On Thursday, conservative opinion leaders came out in force to admonish Republican presidential candidate Mitt Romney’s campaign for, among other things, fumbling the gift they were handed by the Supreme Court decision which declared the mandate within President Barack Obama’s health care reform law a tax. The Wall Street Journal editorial board and The Weekly Standard editor Bill Kristol make up the vanguard of Republicans strongly criticizing Romney’s lackluster campaign.
An editorial by the Wall Street Journal’s editorial board sharply criticized Romney and his campaign. Staffed at the highest levels by Massachusetts-based operatives close to Romney since his term as governor, the WSJ editorial refers to Romney’s campaign advisors derisively as the “Boston boys.”
“If Mitt Romney loses his run for the White House, a turning point will have been his decision Monday to absolve President Obama of raising taxes on the middle class,” the editorial read. “He is managing to turn the only possible silver lining in Chief Justice John Roberts’s ObamaCare salvage operation—that the mandate to buy insurance or pay a penalty is really a tax—into a second political defeat.”
This latest mistake is of a piece with the campaign’s insular staff and strategy that are slowly squandering an historic opportunity. Mr. Obama is being hurt by an economic recovery that is weakening for the third time in three years. But Mr. Romney hasn’t been able to take advantage, and if anything he is losing ground.
The editorial also foresees the Romney campaign flubbing what they view as a simple response to President Obama’s reelection team’s latest salvo – attacking Romney for his summer vacation, his business experience and his sheltering income in tax havens.

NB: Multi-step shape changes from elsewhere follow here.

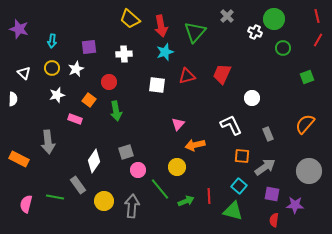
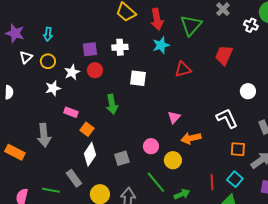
purple star: (19, 29) -> (15, 33), moved
purple square: (89, 47) -> (90, 49), moved
white star: (76, 69) -> (72, 72), moved
white triangle: (24, 73) -> (26, 57), moved, turned 32
red trapezoid: (222, 74) -> (224, 55), moved
red circle: (109, 82) -> (95, 70), moved
white square: (157, 85) -> (138, 78), moved
orange square: (89, 100) -> (87, 129), moved
gray square: (126, 152) -> (122, 158), moved
pink circle: (138, 170) -> (151, 146), moved
red line: (209, 196) -> (212, 182), moved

Team Obama is now opening up a new assault on Mr. Romney as a job outsourcer with foreign bank accounts, and if the Boston boys let that one go unanswered, they ought to be fired for malpractice.
Kristol joins the the Wall Street Journal editorial’s in criticizing Romney’s campaign. In an opinion piece on Thursday, wonders if Romney will be yet another losing Massachusetts candidate along the same lines of John Kerry and Michael Dukakis.
Adopting a prevent defense when it’s only the second quarter and you’re not even ahead is dubious enough as a strategy. But his campaign’s monomaniacal belief that it’s about the economy and only the economy, and that they need to keep telling us stupid voters that it’s only about the economy, has gone from being an annoying tick to a dangerous self-delusion.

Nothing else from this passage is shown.